>>
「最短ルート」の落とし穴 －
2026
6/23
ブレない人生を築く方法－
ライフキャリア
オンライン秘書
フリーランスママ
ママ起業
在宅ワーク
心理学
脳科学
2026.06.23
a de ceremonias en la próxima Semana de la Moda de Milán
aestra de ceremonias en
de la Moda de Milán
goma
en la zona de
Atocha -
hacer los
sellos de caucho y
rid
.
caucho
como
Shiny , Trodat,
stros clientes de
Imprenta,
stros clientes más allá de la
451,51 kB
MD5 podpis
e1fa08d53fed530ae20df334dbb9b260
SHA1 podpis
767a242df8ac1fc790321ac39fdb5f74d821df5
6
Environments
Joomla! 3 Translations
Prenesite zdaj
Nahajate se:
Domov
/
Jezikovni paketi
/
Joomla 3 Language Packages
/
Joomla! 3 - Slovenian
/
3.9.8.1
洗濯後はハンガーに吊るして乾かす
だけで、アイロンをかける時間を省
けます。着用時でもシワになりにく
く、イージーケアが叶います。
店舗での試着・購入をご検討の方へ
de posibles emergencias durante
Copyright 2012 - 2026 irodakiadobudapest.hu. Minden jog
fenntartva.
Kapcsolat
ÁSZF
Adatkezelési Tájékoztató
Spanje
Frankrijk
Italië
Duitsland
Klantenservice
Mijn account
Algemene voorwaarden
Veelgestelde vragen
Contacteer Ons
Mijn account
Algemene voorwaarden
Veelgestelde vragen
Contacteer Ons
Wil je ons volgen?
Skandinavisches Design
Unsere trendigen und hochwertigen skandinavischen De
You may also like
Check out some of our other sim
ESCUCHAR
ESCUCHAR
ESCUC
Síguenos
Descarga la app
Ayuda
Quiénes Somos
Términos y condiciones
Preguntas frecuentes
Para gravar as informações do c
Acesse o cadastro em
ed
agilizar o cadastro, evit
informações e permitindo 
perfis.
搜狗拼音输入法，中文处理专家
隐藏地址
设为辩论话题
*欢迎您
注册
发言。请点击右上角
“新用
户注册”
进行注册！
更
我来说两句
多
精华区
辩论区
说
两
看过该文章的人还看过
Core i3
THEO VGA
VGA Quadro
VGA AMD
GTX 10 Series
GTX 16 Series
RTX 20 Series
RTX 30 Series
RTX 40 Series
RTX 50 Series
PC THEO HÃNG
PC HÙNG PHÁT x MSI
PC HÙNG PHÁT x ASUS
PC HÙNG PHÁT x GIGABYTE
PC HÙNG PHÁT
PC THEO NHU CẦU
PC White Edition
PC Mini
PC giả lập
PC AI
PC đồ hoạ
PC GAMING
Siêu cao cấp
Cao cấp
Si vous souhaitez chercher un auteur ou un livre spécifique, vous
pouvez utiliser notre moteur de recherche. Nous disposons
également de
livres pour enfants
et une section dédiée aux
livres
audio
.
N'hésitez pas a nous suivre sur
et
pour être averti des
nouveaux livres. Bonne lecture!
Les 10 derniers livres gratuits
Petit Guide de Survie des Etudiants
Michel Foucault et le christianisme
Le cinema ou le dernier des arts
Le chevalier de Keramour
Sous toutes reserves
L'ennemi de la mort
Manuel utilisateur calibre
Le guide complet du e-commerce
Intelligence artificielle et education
<<
— Exercise instructions —
Without any change, write the listing out again.

— Output below —
「最短ルート」の落とし穴 －
2026
6/23
ブレない人生を築く方法－
ライフキャリア
オンライン秘書
フリーランスママ
ママ起業
在宅ワーク
心理学
脳科学
2026.06.23
a de ceremonias en la próxima Semana de la Moda de Milán
aestra de ceremonias en
de la Moda de Milán
goma
en la zona de
Atocha -
hacer los
sellos de caucho y
rid
.
caucho
como
Shiny , Trodat,
stros clientes de
Imprenta,
stros clientes más allá de la
451,51 kB
MD5 podpis
e1fa08d53fed530ae20df334dbb9b260
SHA1 podpis
767a242df8ac1fc790321ac39fdb5f74d821df5
6
Environments
Joomla! 3 Translations
Prenesite zdaj
Nahajate se:
Domov
/
Jezikovni paketi
/
Joomla 3 Language Packages
/
Joomla! 3 - Slovenian
/
3.9.8.1
洗濯後はハンガーに吊るして乾かす
だけで、アイロンをかける時間を省
けます。着用時でもシワになりにく
く、イージーケアが叶います。
店舗での試着・購入をご検討の方へ
de posibles emergencias durante
Copyright 2012 - 2026 irodakiadobudapest.hu. Minden jog
fenntartva.
Kapcsolat
ÁSZF
Adatkezelési Tájékoztató
Spanje
Frankrijk
Italië
Duitsland
Klantenservice
Mijn account
Algemene voorwaarden
Veelgestelde vragen
Contacteer Ons
Mijn account
Algemene voorwaarden
Veelgestelde vragen
Contacteer Ons
Wil je ons volgen?
Skandinavisches Design
Unsere trendigen und hochwertigen skandinavischen De
You may also like
Check out some of our other sim
ESCUCHAR
ESCUCHAR
ESCUC
Síguenos
Descarga la app
Ayuda
Quiénes Somos
Términos y condiciones
Preguntas frecuentes
Para gravar as informações do c
Acesse o cadastro em
ed
agilizar o cadastro, evit
informações e permitindo 
perfis.
搜狗拼音输入法，中文处理专家
隐藏地址
设为辩论话题
*欢迎您
注册
发言。请点击右上角
“新用
户注册”
进行注册！
更
我来说两句
多
精华区
辩论区
说
两
看过该文章的人还看过
Core i3
THEO VGA
VGA Quadro
VGA AMD
GTX 10 Series
GTX 16 Series
RTX 20 Series
RTX 30 Series
RTX 40 Series
RTX 50 Series
PC THEO HÃNG
PC HÙNG PHÁT x MSI
PC HÙNG PHÁT x ASUS
PC HÙNG PHÁT x GIGABYTE
PC HÙNG PHÁT
PC THEO NHU CẦU
PC White Edition
PC Mini
PC giả lập
PC AI
PC đồ hoạ
PC GAMING
Siêu cao cấp
Cao cấp
Si vous souhaitez chercher un auteur ou un livre spécifique, vous
pouvez utiliser notre moteur de recherche. Nous disposons
également de
livres pour enfants
et une section dédiée aux
livres
audio
.
N'hésitez pas a nous suivre sur
et
pour être averti des
nouveaux livres. Bonne lecture!
Les 10 derniers livres gratuits
Petit Guide de Survie des Etudiants
Michel Foucault et le christianisme
Le cinema ou le dernier des arts
Le chevalier de Keramour
Sous toutes reserves
L'ennemi de la mort
Manuel utilisateur calibre
Le guide complet du e-commerce
Intelligence artificielle et education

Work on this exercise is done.